(Exercise data)

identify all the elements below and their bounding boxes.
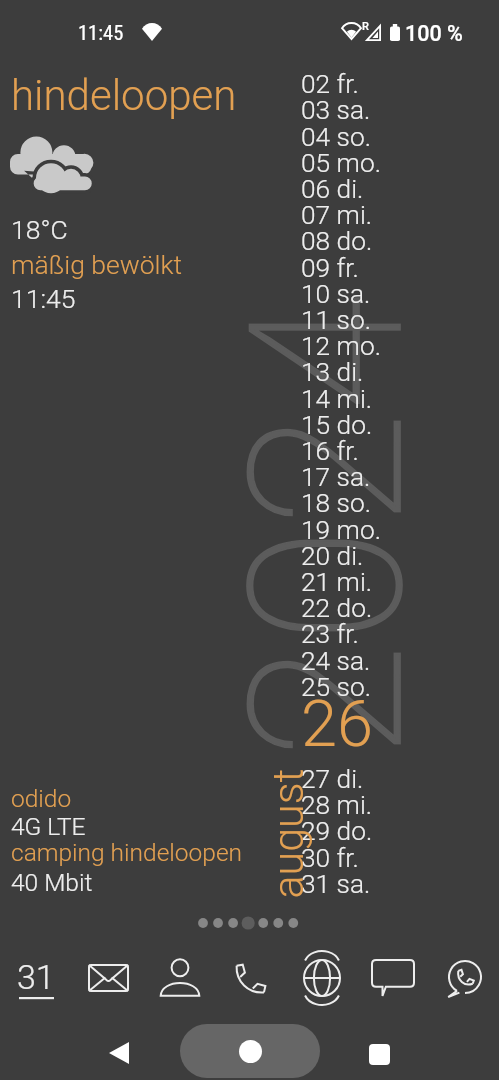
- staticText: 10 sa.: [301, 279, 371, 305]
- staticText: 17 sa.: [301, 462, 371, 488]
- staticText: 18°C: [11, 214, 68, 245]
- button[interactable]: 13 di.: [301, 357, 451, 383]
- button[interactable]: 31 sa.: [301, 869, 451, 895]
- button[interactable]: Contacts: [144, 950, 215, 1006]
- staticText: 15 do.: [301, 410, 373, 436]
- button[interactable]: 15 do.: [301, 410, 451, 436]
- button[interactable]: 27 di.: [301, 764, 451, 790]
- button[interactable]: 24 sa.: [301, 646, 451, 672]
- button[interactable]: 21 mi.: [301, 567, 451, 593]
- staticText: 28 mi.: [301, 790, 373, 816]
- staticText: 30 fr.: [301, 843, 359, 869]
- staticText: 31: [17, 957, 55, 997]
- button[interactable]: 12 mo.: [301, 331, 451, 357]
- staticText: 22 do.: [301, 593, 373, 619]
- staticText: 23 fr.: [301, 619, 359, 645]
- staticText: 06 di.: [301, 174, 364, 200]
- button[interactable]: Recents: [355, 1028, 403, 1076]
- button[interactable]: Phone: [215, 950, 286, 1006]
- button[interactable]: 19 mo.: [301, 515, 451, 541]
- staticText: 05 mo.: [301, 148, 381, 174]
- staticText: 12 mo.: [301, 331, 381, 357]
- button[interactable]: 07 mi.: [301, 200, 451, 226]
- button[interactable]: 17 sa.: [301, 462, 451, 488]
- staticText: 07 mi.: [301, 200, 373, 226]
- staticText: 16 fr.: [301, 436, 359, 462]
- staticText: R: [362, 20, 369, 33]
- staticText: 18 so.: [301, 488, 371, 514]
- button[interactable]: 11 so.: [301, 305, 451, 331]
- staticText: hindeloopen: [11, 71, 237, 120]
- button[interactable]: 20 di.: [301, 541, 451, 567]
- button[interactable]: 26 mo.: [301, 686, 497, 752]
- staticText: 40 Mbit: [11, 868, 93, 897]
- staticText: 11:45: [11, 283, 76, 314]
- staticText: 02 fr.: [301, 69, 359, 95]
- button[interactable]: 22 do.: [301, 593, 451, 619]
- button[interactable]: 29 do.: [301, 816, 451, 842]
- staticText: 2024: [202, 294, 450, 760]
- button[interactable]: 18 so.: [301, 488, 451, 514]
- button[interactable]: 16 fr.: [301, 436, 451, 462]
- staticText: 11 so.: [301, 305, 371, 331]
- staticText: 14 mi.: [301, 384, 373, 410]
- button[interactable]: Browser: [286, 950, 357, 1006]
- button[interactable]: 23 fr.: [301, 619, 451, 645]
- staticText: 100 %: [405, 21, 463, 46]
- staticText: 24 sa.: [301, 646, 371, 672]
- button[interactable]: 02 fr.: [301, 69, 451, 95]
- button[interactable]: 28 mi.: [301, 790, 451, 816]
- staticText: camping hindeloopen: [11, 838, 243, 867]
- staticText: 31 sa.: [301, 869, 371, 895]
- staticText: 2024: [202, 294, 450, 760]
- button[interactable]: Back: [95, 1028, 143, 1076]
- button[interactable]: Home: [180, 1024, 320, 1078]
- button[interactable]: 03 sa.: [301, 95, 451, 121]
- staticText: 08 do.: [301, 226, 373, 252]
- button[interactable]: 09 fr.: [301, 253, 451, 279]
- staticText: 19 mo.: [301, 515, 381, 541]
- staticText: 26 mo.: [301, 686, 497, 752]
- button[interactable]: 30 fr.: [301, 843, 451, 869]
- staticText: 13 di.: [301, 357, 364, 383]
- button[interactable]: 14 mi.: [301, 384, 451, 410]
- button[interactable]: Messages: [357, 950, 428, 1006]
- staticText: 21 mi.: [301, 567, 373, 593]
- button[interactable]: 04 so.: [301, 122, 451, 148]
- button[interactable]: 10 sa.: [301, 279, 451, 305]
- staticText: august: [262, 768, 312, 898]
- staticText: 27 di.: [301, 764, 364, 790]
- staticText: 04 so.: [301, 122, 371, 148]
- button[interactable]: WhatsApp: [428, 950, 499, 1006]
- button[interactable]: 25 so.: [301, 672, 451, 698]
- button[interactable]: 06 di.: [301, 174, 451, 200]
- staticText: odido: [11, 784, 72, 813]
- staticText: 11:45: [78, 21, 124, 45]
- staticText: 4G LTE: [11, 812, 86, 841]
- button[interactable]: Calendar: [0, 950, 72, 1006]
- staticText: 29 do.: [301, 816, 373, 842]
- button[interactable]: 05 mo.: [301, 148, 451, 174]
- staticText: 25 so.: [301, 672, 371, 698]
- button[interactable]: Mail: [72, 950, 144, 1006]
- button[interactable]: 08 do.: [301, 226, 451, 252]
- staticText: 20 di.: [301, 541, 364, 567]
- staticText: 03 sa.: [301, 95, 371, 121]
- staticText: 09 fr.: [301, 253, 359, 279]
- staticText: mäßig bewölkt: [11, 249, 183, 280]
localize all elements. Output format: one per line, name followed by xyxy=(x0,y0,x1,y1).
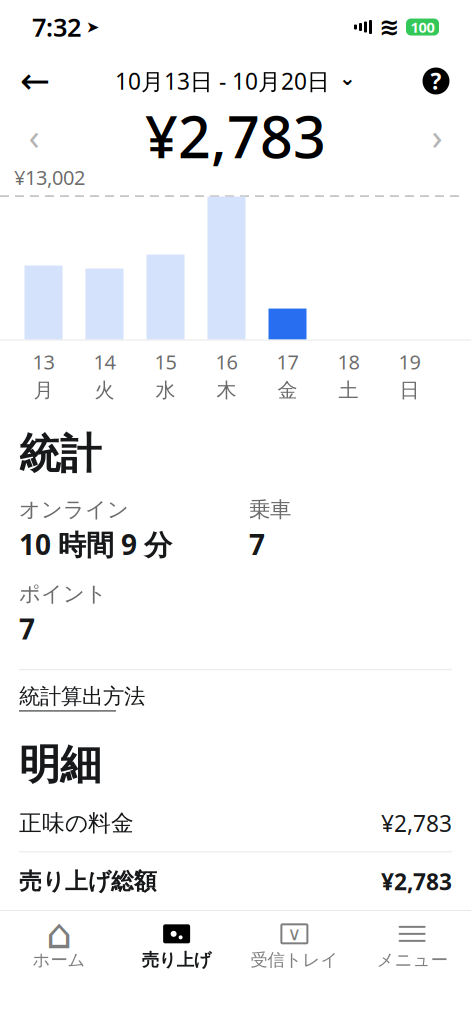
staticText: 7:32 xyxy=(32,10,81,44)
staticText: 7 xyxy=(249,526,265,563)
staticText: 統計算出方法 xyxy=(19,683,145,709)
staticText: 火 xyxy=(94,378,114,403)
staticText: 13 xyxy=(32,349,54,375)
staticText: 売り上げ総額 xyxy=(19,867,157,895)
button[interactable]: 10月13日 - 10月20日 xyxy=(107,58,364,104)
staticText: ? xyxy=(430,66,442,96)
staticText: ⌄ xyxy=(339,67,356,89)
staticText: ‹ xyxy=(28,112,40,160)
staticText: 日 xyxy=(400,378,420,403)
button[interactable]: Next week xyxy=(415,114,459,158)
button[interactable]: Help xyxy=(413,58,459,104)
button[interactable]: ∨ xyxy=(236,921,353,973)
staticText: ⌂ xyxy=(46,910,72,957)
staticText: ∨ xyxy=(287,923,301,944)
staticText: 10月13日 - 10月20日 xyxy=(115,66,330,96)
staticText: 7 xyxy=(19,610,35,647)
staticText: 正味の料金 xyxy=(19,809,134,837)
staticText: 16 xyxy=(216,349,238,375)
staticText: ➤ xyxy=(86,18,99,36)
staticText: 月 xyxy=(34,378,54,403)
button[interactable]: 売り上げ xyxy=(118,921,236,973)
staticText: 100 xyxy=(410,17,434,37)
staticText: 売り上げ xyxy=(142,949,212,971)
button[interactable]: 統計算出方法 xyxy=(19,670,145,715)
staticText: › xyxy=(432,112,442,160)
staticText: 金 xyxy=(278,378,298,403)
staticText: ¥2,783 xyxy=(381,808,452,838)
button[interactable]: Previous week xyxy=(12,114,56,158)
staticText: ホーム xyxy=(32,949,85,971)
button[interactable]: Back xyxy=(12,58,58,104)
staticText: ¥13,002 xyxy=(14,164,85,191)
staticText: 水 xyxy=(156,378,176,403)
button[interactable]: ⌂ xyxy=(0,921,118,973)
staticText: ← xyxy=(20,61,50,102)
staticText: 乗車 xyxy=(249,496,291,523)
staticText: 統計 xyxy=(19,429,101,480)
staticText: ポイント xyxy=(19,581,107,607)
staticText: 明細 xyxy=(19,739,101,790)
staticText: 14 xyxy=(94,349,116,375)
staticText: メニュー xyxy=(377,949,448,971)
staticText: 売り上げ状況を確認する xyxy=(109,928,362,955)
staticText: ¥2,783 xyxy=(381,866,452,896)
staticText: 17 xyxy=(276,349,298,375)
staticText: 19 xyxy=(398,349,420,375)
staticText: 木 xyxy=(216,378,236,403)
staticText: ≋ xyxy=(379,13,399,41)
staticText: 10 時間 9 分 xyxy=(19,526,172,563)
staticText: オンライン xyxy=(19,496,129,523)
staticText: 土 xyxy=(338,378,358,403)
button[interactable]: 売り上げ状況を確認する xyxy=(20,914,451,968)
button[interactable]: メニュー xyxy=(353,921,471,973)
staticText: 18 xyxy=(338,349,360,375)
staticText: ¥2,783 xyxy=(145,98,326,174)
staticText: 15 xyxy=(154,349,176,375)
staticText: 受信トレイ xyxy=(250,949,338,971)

(End Exercise data)
(Exercise data)

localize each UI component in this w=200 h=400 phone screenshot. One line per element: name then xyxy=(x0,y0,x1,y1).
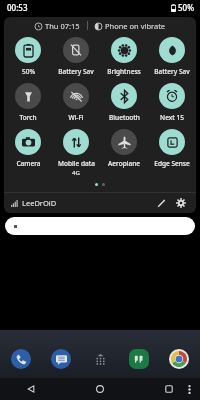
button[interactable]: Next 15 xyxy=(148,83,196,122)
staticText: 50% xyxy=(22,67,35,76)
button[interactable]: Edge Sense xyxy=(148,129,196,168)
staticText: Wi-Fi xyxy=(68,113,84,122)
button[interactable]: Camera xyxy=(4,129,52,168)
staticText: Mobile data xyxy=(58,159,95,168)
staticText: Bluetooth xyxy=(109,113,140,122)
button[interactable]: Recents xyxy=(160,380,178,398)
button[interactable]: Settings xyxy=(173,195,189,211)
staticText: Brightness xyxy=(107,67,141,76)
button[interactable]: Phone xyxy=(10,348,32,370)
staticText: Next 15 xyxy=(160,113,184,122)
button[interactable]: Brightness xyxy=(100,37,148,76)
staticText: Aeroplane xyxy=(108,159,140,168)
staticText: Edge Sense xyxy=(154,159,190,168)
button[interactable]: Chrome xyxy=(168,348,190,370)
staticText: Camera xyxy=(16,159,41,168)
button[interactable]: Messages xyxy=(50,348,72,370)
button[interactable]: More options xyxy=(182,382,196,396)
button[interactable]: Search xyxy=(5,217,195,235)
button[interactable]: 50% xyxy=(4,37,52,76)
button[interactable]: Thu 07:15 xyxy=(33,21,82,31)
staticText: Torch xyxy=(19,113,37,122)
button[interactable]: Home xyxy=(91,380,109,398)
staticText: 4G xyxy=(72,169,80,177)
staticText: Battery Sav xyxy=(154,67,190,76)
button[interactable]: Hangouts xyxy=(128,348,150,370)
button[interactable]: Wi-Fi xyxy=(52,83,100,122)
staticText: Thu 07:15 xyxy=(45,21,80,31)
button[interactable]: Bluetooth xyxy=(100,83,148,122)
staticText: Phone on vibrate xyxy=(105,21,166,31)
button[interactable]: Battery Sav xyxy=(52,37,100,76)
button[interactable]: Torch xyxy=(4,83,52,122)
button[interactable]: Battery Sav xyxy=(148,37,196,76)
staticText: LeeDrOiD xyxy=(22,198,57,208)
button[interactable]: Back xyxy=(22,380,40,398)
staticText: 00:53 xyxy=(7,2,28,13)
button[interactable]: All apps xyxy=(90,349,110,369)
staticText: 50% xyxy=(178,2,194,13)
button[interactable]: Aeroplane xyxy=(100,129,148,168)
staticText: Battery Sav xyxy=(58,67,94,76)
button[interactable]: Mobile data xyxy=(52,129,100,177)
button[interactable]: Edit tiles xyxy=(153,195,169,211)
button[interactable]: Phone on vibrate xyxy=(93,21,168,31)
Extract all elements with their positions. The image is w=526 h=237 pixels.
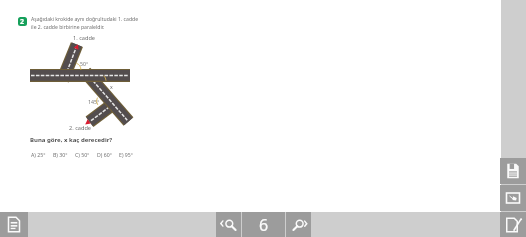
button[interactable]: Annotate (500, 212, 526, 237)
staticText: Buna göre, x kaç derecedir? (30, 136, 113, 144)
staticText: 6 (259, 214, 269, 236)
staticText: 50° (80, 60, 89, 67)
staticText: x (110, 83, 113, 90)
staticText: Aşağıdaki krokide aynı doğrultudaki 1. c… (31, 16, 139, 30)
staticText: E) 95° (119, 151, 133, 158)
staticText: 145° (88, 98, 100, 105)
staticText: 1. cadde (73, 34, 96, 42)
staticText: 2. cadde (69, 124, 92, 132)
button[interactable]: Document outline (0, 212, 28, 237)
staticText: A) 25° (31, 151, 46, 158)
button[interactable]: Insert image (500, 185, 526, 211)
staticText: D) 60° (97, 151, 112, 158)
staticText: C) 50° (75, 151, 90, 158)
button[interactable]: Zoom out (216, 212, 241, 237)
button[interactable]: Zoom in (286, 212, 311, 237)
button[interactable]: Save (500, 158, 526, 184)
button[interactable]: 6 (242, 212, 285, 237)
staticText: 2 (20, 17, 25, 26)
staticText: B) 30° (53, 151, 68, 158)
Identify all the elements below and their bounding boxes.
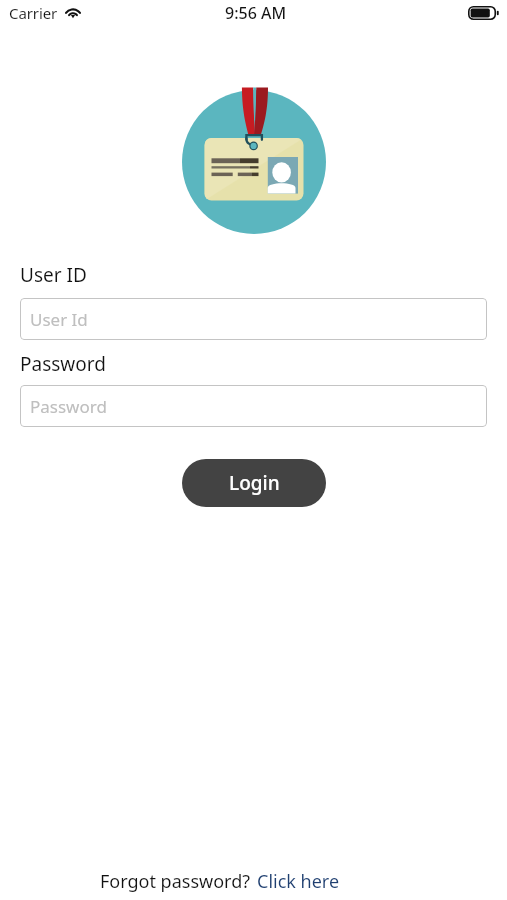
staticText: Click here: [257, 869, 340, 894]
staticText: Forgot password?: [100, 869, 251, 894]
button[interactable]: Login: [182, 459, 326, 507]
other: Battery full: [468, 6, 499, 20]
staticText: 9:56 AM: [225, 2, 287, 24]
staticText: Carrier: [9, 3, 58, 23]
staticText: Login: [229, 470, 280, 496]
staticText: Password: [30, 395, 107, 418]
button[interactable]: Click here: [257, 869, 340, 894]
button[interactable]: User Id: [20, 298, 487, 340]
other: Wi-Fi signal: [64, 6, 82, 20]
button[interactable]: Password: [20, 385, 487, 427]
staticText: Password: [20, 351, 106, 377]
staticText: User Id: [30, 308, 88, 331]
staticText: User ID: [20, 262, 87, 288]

(End Exercise data)

**Task statement:** A single integer is the expected output: the number of lines in the data that include the word "below".

**Exercise result:** 2